Le rapport a également confirmé que certains des sites pris pour cibles n'étaient pas des laboratoires de drogue. « Plusieurs des sites qui ont été touchés n'étaient pas associés à de quelconques activités de production de drogue ». Mais les États-Unis ne sont pas de cet avis. « Les Forces américaines en Afghanistan (USFOR-A) contestent l’analyse juridique et la méthodologie du rapport de l’ONU, a écrit l’agence dans un communiqué. Nous sommes profondément préoccupés par les méthodes et les conclusions de la MANUA. Nous n’accordons aucune crédibilité aux sources dont l'information est limitée, les motifs contradictoires et les intentions violentes. Nous suivons les normes les plus strictes en matière de précision et de responsabilité afin d'éviter les dommages collatéraux. »

« Les chimistes afghans ont adopté une nouvelle méthode de synthèse de la méthamphétamine à l'aide d'un arbuste sauvage des montagnes, connu sous le nom d'oman, qui contient de l'éphédrine »
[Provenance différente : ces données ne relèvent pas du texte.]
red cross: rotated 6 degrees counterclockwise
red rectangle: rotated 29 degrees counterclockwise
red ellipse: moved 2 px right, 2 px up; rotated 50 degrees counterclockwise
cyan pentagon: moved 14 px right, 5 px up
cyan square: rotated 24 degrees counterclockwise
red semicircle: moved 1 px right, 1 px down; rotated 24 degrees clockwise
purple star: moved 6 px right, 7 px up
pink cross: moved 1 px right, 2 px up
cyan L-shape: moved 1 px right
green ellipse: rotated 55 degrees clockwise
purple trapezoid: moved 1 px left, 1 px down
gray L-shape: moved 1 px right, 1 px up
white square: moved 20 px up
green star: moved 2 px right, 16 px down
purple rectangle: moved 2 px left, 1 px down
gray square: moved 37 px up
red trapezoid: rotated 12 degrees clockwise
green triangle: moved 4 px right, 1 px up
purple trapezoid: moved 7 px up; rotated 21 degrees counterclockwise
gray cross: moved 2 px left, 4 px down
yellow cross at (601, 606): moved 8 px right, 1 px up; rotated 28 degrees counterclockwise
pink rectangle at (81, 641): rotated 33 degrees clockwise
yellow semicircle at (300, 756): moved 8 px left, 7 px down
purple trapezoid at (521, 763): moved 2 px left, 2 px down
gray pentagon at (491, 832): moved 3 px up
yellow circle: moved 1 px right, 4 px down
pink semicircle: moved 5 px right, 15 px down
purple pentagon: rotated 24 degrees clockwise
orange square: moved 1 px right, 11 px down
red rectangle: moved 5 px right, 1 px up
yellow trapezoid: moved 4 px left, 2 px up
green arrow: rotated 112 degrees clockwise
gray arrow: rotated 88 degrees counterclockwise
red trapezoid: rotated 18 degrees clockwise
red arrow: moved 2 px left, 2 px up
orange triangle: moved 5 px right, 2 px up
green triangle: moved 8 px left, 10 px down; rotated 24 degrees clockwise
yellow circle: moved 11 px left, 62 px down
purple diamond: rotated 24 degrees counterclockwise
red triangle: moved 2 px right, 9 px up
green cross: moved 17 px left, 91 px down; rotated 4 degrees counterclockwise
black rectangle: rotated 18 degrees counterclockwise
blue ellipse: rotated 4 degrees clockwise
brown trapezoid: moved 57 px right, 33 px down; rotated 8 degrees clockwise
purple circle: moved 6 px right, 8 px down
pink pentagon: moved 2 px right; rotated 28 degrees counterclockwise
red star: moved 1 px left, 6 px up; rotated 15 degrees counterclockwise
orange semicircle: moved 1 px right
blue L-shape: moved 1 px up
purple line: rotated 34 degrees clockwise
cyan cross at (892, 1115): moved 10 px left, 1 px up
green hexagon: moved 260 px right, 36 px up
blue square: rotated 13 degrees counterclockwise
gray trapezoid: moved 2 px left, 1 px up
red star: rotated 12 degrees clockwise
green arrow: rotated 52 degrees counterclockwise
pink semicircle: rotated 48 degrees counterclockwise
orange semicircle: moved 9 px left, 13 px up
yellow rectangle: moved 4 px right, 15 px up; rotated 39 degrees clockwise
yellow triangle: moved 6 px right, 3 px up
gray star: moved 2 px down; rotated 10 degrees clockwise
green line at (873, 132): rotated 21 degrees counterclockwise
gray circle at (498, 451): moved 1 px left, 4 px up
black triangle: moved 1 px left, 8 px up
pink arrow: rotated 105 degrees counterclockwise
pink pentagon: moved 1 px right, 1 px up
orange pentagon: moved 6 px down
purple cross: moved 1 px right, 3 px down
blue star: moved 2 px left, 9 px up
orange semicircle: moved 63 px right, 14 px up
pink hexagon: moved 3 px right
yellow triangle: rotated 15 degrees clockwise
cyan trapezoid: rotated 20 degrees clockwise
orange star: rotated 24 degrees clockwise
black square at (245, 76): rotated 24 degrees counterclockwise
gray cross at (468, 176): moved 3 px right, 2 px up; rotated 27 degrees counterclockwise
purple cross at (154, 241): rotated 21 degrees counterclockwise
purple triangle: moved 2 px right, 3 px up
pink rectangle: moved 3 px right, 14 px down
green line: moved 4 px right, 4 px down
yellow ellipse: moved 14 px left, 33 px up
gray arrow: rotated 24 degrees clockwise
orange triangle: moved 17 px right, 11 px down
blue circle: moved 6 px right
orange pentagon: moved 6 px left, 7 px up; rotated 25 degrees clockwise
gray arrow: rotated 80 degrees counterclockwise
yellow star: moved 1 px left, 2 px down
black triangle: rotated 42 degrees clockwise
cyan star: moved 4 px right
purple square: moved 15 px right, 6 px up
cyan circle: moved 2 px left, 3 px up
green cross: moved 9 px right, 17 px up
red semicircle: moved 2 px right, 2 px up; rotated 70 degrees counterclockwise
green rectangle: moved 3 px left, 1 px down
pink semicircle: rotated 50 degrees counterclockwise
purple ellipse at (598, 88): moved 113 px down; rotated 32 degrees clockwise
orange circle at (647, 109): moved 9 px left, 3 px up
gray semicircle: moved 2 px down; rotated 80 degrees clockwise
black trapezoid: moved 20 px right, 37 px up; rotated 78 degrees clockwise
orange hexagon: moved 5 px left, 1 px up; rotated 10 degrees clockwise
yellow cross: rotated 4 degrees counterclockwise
Ce n'est pas la première fois que l'armée américaine est accusée d'attaquer des civils dans le cadre de ses campagnes antidrogue. En enquêtant sur l’opération Iron Tempest menée contre le trafic d’opium entre 2017 à 2018, des chercheurs de la London School of Economics (LSE), dirigés par David Mansfield, ont découvert que certaines cibles choisies par l'armée américaine n'étaient pas des installations de production de drogue, mais bien des habitations civiles. L'équipe s’est appuyée sur des recherches effectuées sur le terrain avec des experts locaux, des images satellitaires à haute résolution et des renseignements de sources ouvertes pour rendre compte des pertes humaines enregistrées pendant l'opération.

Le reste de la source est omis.